[EXERCISE DATA]
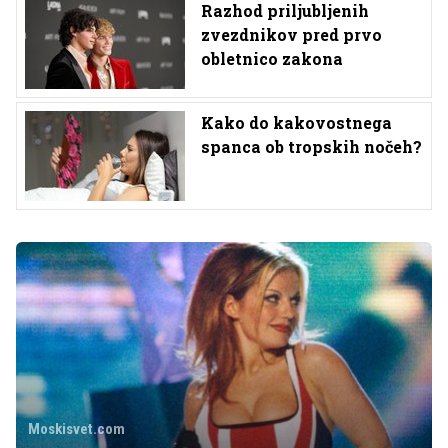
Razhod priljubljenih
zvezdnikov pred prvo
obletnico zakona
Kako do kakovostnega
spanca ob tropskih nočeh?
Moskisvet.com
[/EXERCISE DATA]
[EXERCISE DATA]
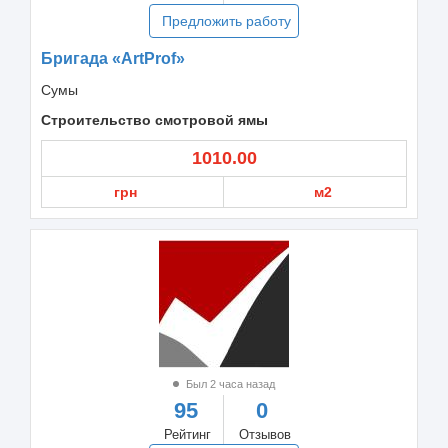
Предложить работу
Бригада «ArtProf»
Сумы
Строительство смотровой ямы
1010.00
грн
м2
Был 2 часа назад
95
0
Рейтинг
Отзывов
[/EXERCISE DATA]
PROBLEM TO WORK ON
Look through the data above and return exactly the lines from the one that contains "zvezdnikov pred prvo" to the one that contains "Moskisvet.com", inclusive, with nothing else.

WRITTEN ANSWER
zvezdnikov pred prvo
obletnico zakona
Kako do kakovostnega
spanca ob tropskih nočeh?
Moskisvet.com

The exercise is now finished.